Kerviel vs Société générale : la logique du mentor face à l’apprenti
Le 7 juin dernier, le conseil de prud’hommes de Paris a lourdement condamné la Société générale pour le licenciement « sans cause réelle ni sérieuse » de Jérôme Kerviel. Nous cherchons à comprendre les mécanismes mis en place par ses superviseurs pour le faire performer de manière démesurée.
Outre le processus qui a permis de faire de Jérôme Kerviel un bouc émissaire, nous devons nous intéresser à l’environnement professionnel qui a fabriqué ce coupable idéal. Au moment des faits incriminés, Jérôme Kerviel était trader junior, c’est-à-dire apprenti, et il avait comme instructeurs ceux-là même qui l’ont identifié dans la salle de marché et promu du poste d’assistant trader à celui d’apprenti trader. Jérome Kerviel n’a pas reçu la même formation que ses futurs pairs, issus des grandes écoles, qu’il admirait, et auxquels il faisait la même confiance que celle que l’on donne à son mentor.

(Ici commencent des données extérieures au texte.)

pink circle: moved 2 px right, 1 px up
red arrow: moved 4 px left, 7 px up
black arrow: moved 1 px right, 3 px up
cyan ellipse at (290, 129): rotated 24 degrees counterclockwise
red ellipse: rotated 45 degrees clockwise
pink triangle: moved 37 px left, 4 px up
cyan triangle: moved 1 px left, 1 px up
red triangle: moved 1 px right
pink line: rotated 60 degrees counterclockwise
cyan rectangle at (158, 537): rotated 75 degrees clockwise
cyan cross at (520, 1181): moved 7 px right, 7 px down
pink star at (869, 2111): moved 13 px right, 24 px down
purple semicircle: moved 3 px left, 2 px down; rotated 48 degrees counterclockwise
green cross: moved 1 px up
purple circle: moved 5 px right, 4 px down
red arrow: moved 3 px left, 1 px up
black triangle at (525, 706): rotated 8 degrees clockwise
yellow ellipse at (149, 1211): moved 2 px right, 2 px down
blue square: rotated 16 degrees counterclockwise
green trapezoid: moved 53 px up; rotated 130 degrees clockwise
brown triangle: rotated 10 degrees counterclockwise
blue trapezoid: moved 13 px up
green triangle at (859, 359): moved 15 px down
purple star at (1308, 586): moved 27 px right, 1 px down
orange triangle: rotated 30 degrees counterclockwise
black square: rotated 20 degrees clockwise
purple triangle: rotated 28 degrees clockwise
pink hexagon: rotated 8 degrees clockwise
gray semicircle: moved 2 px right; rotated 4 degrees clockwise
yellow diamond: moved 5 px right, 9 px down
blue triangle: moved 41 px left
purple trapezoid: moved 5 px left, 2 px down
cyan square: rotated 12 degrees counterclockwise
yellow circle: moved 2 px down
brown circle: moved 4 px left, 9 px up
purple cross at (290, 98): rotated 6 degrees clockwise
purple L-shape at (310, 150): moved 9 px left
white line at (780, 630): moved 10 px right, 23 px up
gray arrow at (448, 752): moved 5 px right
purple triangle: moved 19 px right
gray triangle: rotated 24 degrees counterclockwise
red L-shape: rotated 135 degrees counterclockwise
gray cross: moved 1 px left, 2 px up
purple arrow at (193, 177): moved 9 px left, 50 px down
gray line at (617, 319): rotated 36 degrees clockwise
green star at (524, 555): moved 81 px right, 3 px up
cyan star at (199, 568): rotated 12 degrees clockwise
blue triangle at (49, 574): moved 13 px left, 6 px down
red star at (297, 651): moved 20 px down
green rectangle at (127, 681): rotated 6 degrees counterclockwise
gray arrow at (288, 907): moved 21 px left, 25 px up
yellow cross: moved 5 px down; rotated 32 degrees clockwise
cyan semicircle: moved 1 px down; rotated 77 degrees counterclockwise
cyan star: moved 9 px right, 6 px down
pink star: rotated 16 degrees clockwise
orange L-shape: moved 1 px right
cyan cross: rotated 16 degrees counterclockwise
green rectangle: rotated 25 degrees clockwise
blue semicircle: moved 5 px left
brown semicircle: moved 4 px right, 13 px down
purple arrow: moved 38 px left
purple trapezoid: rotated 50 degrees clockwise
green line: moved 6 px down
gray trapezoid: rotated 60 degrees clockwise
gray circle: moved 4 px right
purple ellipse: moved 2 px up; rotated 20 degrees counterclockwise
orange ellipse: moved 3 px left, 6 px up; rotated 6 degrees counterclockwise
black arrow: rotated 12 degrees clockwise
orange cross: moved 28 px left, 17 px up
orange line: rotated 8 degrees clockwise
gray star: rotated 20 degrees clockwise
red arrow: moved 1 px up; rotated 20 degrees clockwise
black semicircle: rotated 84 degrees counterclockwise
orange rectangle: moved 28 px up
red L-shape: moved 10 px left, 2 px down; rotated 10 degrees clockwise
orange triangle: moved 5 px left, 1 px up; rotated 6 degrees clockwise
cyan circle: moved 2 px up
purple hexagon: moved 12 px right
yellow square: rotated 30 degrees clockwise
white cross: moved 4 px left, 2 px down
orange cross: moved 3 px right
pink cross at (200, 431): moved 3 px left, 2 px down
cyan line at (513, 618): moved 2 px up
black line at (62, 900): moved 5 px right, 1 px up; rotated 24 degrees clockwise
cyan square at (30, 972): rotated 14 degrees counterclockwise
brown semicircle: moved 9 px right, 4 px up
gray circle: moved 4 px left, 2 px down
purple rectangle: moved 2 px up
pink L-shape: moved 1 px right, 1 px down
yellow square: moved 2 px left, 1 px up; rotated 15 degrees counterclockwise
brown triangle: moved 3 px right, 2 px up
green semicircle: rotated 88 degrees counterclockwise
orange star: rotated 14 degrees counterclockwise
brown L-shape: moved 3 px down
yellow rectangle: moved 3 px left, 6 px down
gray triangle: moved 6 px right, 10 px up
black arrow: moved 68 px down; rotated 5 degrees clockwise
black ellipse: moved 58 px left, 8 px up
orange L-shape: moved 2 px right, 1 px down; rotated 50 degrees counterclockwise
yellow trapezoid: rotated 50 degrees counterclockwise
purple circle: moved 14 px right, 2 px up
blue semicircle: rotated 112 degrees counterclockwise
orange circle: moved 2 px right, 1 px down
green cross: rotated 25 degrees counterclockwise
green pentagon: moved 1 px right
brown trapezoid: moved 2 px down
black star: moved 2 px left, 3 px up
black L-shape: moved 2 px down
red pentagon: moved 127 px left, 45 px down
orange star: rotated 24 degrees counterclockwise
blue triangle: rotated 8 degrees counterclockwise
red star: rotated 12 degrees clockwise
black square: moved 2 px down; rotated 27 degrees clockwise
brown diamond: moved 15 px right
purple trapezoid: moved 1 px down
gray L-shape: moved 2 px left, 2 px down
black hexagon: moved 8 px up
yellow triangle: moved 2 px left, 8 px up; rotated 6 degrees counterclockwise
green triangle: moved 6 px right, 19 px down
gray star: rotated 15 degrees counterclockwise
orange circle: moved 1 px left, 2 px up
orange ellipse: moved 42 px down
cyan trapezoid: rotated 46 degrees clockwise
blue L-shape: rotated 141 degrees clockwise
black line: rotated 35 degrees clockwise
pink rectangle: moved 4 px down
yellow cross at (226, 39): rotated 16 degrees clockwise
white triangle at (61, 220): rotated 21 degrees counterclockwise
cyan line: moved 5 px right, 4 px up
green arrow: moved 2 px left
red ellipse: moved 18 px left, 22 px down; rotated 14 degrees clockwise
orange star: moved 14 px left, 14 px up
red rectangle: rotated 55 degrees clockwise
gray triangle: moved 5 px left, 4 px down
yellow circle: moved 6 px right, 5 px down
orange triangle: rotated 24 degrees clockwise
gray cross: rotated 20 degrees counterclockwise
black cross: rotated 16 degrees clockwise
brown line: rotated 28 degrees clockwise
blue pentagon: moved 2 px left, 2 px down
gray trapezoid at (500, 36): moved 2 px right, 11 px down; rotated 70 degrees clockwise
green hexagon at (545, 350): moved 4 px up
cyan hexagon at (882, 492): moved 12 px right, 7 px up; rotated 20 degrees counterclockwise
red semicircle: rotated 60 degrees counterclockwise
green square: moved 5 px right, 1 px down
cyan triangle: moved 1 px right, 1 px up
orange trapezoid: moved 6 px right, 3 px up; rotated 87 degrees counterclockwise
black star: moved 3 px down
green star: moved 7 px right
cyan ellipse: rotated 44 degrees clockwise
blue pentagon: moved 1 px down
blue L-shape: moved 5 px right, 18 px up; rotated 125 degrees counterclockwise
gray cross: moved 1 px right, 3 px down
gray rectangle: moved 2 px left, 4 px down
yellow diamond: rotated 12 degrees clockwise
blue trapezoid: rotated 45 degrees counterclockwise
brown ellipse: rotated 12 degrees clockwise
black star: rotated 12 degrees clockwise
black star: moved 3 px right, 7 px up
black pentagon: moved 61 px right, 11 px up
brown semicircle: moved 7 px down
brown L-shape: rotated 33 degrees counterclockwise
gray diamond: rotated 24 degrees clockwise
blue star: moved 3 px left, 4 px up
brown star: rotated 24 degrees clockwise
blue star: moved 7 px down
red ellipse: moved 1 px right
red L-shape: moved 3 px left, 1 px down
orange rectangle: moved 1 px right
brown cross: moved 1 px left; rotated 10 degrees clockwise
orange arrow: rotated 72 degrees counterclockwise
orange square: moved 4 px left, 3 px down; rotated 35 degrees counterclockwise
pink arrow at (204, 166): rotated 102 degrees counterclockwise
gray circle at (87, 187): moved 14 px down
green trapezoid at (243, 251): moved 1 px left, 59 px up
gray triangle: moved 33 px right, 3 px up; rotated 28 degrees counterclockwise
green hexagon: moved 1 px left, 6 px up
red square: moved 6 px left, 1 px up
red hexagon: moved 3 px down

Si d’un point de vue juridique le contrat de travail a créé un lien de subordination entre Jérôme Kerviel et la Société générale, la relation de travail apprenti-mentors a créé un lien d’une nature différente, renforçant la responsabilité des superviseurs. Si le contrat de travail est une question de droit, la relation de travail apprenti-mentors est une question managériale dont la clé se trouve dans l’équilibre nécessaire entre autorité des managers et autonomie du junior. Dans le cadre d’un apprentissage, il ne peut définitivement pas y avoir d’autonomie sans un contrôle exercé par les managers directs.
Pour creuser cette question managériale, on doit s’intéresser au comportement des superviseurs tel que Jérôme Kerviel les décrit depuis les premières heures de l’instruction. Voici ce qu’il en dit: « En terme de rendement, les résultats qui m’ont été fixés d’une année à l’autre sont complètement dingues. Comment ai-je pu accepter ces objectifs sinon parce que j’étais en totale confiance ? En trois ans, mon objectif de résultats déclarés a été tout d’abord fixé à 3 millions d’euros, et il est passé à 55 millions de gain en 2008. Ils m’ont demandé de progresser de 1733 % en trois ans ».
Dans son jugement rendu le 7 juin, le conseil de prud’hommes relève que « les agissements de Monsieur Kerviel on couru tout autant avant et pendant l’année 2007 que début 2008 ; qu’il n’est pas contesté qu’en 2007, ces mêmes agissements ont permis à la banque de dégager un profit de quelques 1,5 milliard d’euros ; qu’en sanctionnant en 2008 Monsieur Kerviel pour les pertes générées par ses prises de positions, la Société générale n’a pas sanctionné les agissements de Monsieur Kerviel mais les conséquences de ceux-ci ». Ils ont en outre constaté que l’établissement bancaire les a enregistrés dans ses comptes.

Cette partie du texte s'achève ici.